Artist instantly paralyzed after being shoved into moving subway train, New York prosecutor says
A Turkish-born artist who moved to New York six years ago was instantly paralyzed from the neck down after a man allegedly pushed him onto a moving subway train in what a prosecutor said Wednesday. “Completely unprovoked” attack.
Kamal Semrad, 39, was charged with attempted second-degree murder and other crimes in Sunday’s alleged attack at a subway station on Manhattan’s Upper East Side, according to a criminal complaint filed in New York Criminal Court. was NBC New York.
The 35-year-old victim suffered a fractured cervical spine, a laceration to the skull and other injuries when Simred “grabbed her head with both hands and pushed her with all his might into the moving subway car,” she said. Assistant District Attorney Carolyn McGuigan said during Semrad’s arraignment Wednesday.
In a verified online fundraiser organized in part by her husband, the victim was identified as Ayman Yilmaz Ozsoy.
She was immediately paralyzed and remains in critical condition with a high risk of death or paralysis, McGuigan said.
McGuigan said the attack at the Lexington Avenue and East 63rd Street station happened at 6:05 a.m. and was captured on security cameras and witnessed by witnesses.
Özsoy, a former front page designer at an Istanbul newspaper, moved to New York City in 2017 and wanted to focus on her art, her husband said in a written statement posted to the fundraiser. She said she was on her way to work at the time.
McGuigan said he and Samred were on the same train and got off in Manhattan.
Simread chased her — then pushed her — into the train as it left the station “rapidly,” McGuigan said.

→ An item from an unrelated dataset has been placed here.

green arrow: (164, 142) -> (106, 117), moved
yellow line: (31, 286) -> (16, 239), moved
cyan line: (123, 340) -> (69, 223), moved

“I just see him walking next to him, to his left, and shaking his head as he walks toward the train with his palms open,” eyewitness Nancy Marrero told NBC New York.
Marrero told the station that her body “fell in a circle and she just fell on the platform.”
McGuigan said Semrad fled the station. Marrero said, as Ozvi lay on the subway platform, she said she couldn’t feel her arm and asked if she was going to die, according to NBC New York.
“I was like, ‘You’re not going to die,’ don’t worry, I’m here,” Marrero told the station. “I’ll be with you.”
The New York Police Department took Samred into custody on Tuesday, court records show.
In the statement, Ozsoy’s husband, Ferdi Ozsoy, thanked authorities and those who comforted his wife after the alleged attack. He said he had a difficult surgery at Weill Cornell Medical Center and expected a “long journey of recovery” that would likely put a damper on his career as an award-winning painter, illustrator and artist. Established as a painter.
Freddie Ozoy described himself as his wife’s only family in the United States and said he was seeking emergency visas for relatives to help care for her.
“Her life after that will require constant care,” he said.
An attorney for Simred, who was detained during Wednesday’s hearing, did not immediately respond to a request for comment Wednesday night. His next court appearance is scheduled for Friday.